* **Task item**
Beginning with the first entry, restate the data word for word and leave out the images.
*** Data in this exercise Section Begins ***
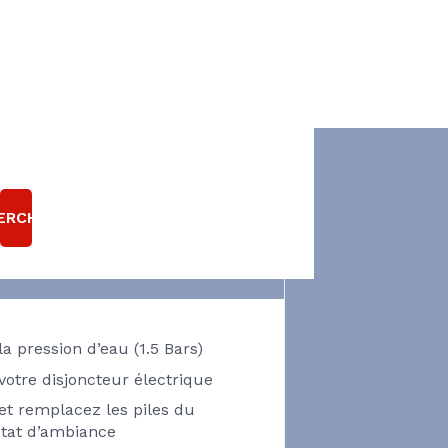
TRE POMPE À
ALEUR EST EN
ERCHER
PANNE
Pensez à vérifier
 la pression d’eau (1.5 Bars)
 votre disjoncteur électrique
 et remplacez les piles du
tat d’ambiance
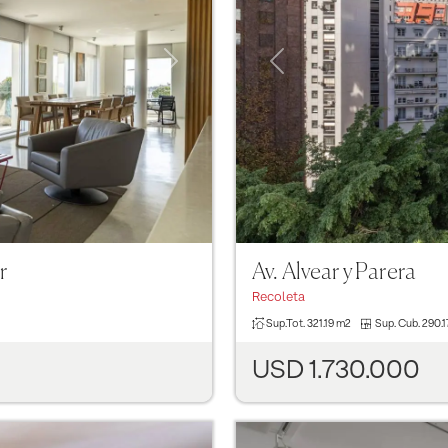
Next
Previous
r
Av. Alvear y Parera
Recoleta
Sup.Tot.
321.19 m2
Sup. Cub.
290.1
USD 1.730.000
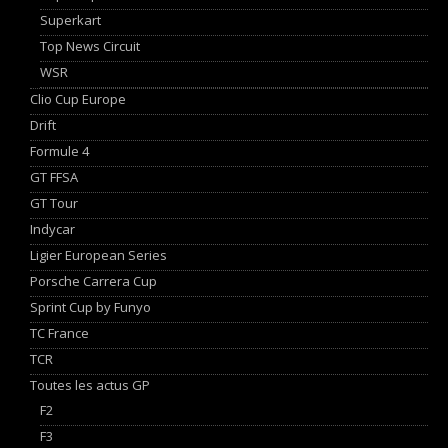
Superkart
Top News Circuit
WSR
Clio Cup Europe
Drift
Formule 4
GT FFSA
GT Tour
Indycar
Ligier European Series
Porsche Carrera Cup
Sprint Cup by Funyo
TC France
TCR
Toutes les actus GP
F2
F3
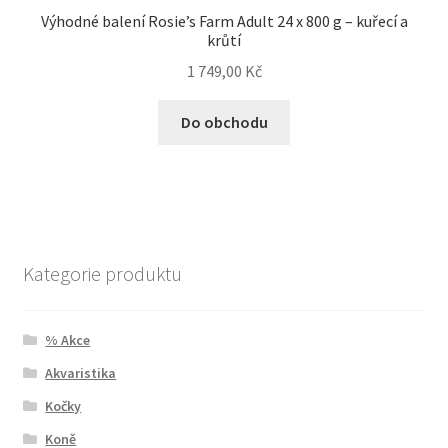
Výhodné balení Rosie’s Farm Adult 24 x 800 g – kuřecí a
krůtí
1 749,00
Kč
Do obchodu
Kategorie produktu
% Akce
Akvaristika
Kočky
Koně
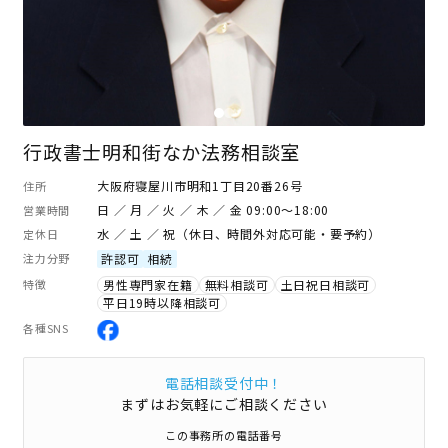
行政書士明和街なか法務相談室
大阪府寝屋川市明和1丁目20番26号
住所
日 ／ 月 ／ 火 ／ 木 ／ 金 09:00～18:00
営業時間
水 ／ 土 ／ 祝（休日、時間外対応可能・要予約）
定休日
注力分野
許認可
相続
特徴
男性専門家在籍
無料相談可
土日祝日相談可
平日19時以降相談可
各種SNS
電話相談受付中！
まずはお気軽にご相談ください
この事務所の電話番号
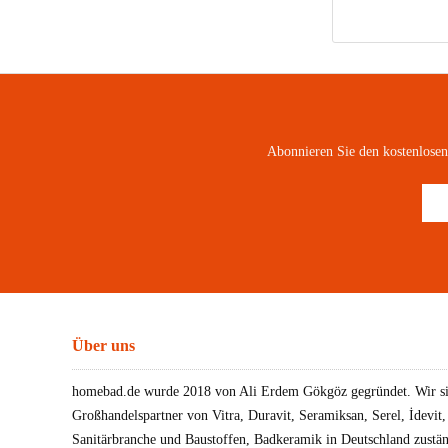
Abonnieren Sie den kostenlose
Über uns
homebad.de wurde 2018 von Ali Erdem Gökgöz gegründet. Wir sin
Großhandelspartner von Vitra, Duravit, Seramiksan, Serel, İdevit
Sanitärbranche und Baustoffen, Badkeramik in Deutschland zustän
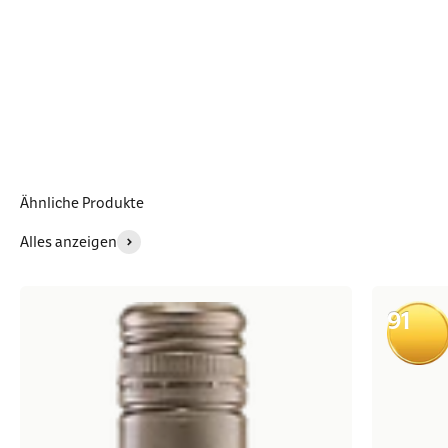
Ähnliche Produkte
Alles anzeigen
91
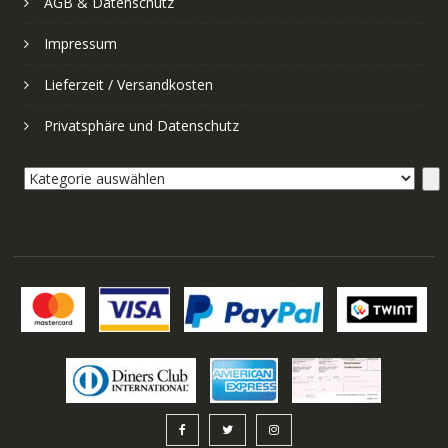
AGB & Datenschutz
Impressum
Lieferzeit / Versandkosten
Privatsphäre und Datenschutz
Kategorie
auswählen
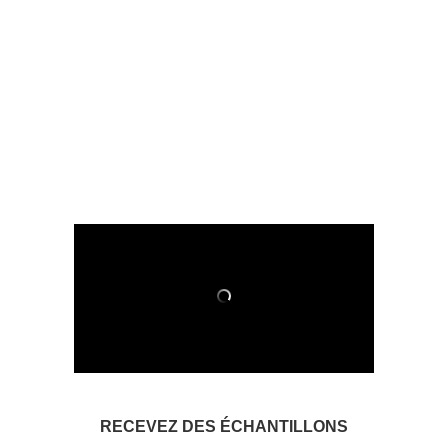
RECEVEZ DES ÉCHANTILLONS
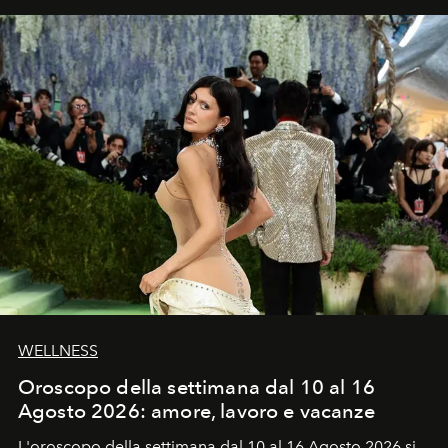
WELLNESS
Oroscopo della settimana dal 10 al 16
Agosto 2026: amore, lavoro e vacanze
L'oroscopo della settimana dal 10 al 16 Agosto 2026 si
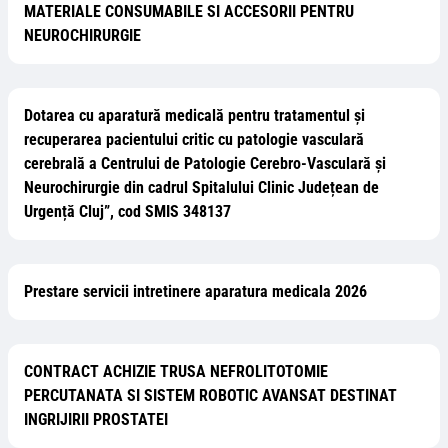
MATERIALE CONSUMABILE SI ACCESORII PENTRU
NEUROCHIRURGIE
Dotarea cu aparatură medicală pentru tratamentul și
recuperarea pacientului critic cu patologie vasculară
cerebrală a Centrului de Patologie Cerebro-Vasculară și
Neurochirurgie din cadrul Spitalului Clinic Județean de
Urgență Cluj”, cod SMIS 348137
Prestare servicii intretinere aparatura medicala 2026
CONTRACT ACHIZIE TRUSA NEFROLITOTOMIE
PERCUTANATA SI SISTEM ROBOTIC AVANSAT DESTINAT
INGRIJIRII PROSTATEI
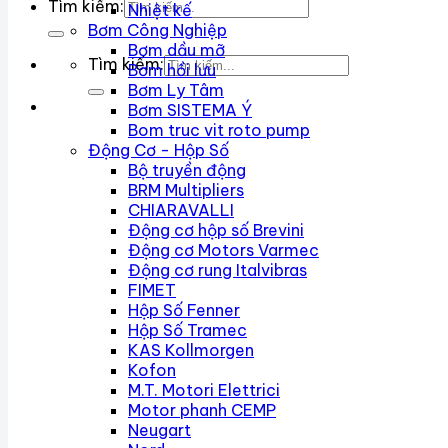
Tìm kiếm:
Nhiệt kế
Bơm Công Nghiệp
Bơm dầu mỡ
Tìm kiếm:
Bơm hồi lưu
Bơm Ly Tâm
Bơm SISTEMA Ý
Bom truc vit roto pump
Động Cơ - Hộp Số
Bộ truyền động
BRM Multipliers
CHIARAVALLI
Động cơ hộp số Brevini
Động cơ Motors Varmec
Động cơ rung Italvibras
FIMET
Hộp Số Fenner
Hộp Số Tramec
KAS Kollmorgen
Kofon
M.T. Motori Elettrici
Motor phanh CEMP
Neugart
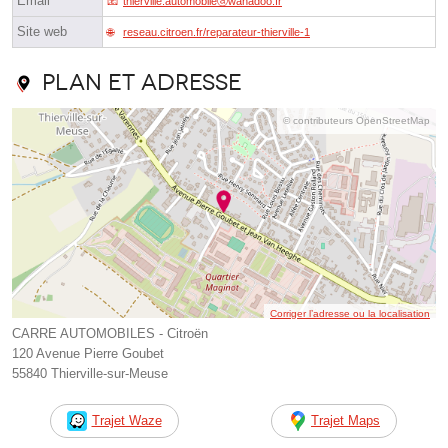
Email
thierville.automobileⓐwanadoo.fr
Site web
reseau.citroen.fr/reparateur-thierville-1
Plan et adresse
© contributeurs OpenStreetMap
Corriger l’adresse ou la localisation
CARRE AUTOMOBILES - Citroën
120 Avenue Pierre Goubet
55840 Thierville-sur-Meuse
Trajet Waze
Trajet Maps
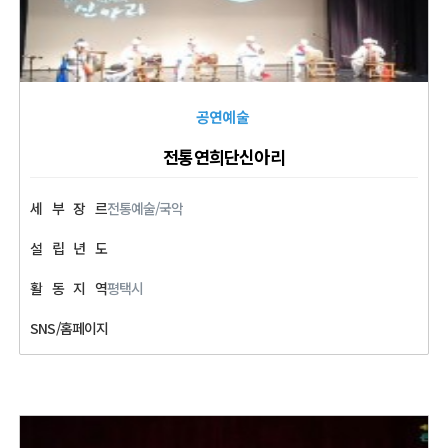
공연예술
전통연희단신아리
세
부
장
르
전통예술/국악
설
립
년
도
활
동
지
역
평택시
SNS/홈페이지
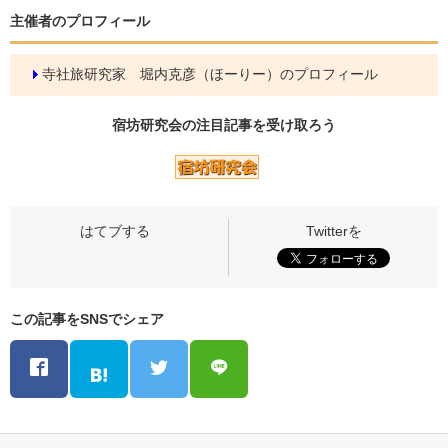
主催者のプロフィール
寺社旅研究家 堀内克彦（ほーりー）のプロフィール
宿坊研究会の
注目記事
を受け取ろう
この記事をSNSでシェア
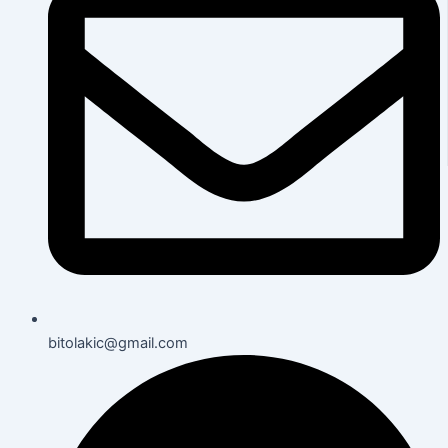
bitolakic@gmail.com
*** Data in this exercise Section Ends ***
* **Response for this exercise**
TRE POMPE À
ALEUR EST EN
ERCHER
PANNE
Pensez à vérifier
 la pression d’eau (1.5 Bars)
 votre disjoncteur électrique
 et remplacez les piles du
tat d’ambiance
Next
Previous
r
Av. Alvear y Parera
Recoleta
Sup.Tot.
321.19 m2
Sup. Cub.
290.1
USD 1.730.000
Superkart
Top News Circuit
WSR
Clio Cup Europe
Drift
Formule 4
GT FFSA
GT Tour
Indycar
Ligier European Series
Porsche Carrera Cup
Sprint Cup by Funyo
TC France
TCR
Toutes les actus GP
F2
F3
Výhodné balení Rosie’s Farm Adult 24 x 800 g – kuřecí a
krůtí
1 749,00
Kč
Do obchodu
Kategorie produktu
% Akce
Akvaristika
Kočky
Koně
行政書士明和街なか法務相談室
大阪府寝屋川市明和1丁目20番26号
住所
日 ／ 月 ／ 火 ／ 木 ／ 金 09:00～18:00
営業時間
水 ／ 土 ／ 祝（休日、時間外対応可能・要予約）
定休日
注力分野
許認可
相続
特徴
男性専門家在籍
無料相談可
土日祝日相談可
平日19時以降相談可
各種SNS
電話相談受付中！
まずはお気軽にご相談ください
この事務所の電話番号
Abonnieren Sie den kostenlose
Über uns
homebad.de wurde 2018 von Ali Erdem Gökgöz gegründet. Wir sin
Großhandelspartner von Vitra, Duravit, Seramiksan, Serel, İdevit
Sanitärbranche und Baustoffen, Badkeramik in Deutschland zustän
Ähnliche Produkte
Alles anzeigen
91
AGB & Datenschutz
Impressum
Lieferzeit / Versandkosten
Privatsphäre und Datenschutz
Kategorie
auswählen
RECEVEZ DES ÉCHANTILLONS
WELLNESS
Oroscopo della settimana dal 10 al 16
Agosto 2026: amore, lavoro e vacanze
L'oroscopo della settimana dal 10 al 16 Agosto 2026 si
MATERIALE CONSUMABILE SI ACCESORII PENTRU
NEUROCHIRURGIE
Dotarea cu aparatură medicală pentru tratamentul și
recuperarea pacientului critic cu patologie vasculară
cerebrală a Centrului de Patologie Cerebro-Vasculară și
Neurochirurgie din cadrul Spitalului Clinic Județean de
Urgență Cluj”, cod SMIS 348137
Prestare servicii intretinere aparatura medicala 2026
CONTRACT ACHIZIE TRUSA NEFROLITOTOMIE
PERCUTANATA SI SISTEM ROBOTIC AVANSAT DESTINAT
INGRIJIRII PROSTATEI
Tìm kiếm:
Nhiệt kế
Bơm Công Nghiệp
Bơm dầu mỡ
Tìm kiếm:
Bơm hồi lưu
Bơm Ly Tâm
Bơm SISTEMA Ý
Bom truc vit roto pump
Động Cơ - Hộp Số
Bộ truyền động
BRM Multipliers
CHIARAVALLI
Động cơ hộp số Brevini
Động cơ Motors Varmec
Động cơ rung Italvibras
FIMET
Hộp Số Fenner
Hộp Số Tramec
KAS Kollmorgen
Kofon
M.T. Motori Elettrici
Motor phanh CEMP
Neugart
Email
thierville.automobileⓐwanadoo.fr
Site web
reseau.citroen.fr/reparateur-thierville-1
Plan et adresse
© contributeurs OpenStreetMap
Corriger l’adresse ou la localisation
CARRE AUTOMOBILES - Citroën
120 Avenue Pierre Goubet
55840 Thierville-sur-Meuse
Trajet Waze
Trajet Maps
공연예술
전통연희단신아리
세
부
장
르
전통예술/국악
설
립
년
도
활
동
지
역
평택시
SNS/홈페이지
主催者のプロフィール
寺社旅研究家 堀内克彦（ほーりー）のプロフィール
宿坊研究会の
注目記事
を受け取ろう
この記事をSNSでシェア
bitolakic@gmail.com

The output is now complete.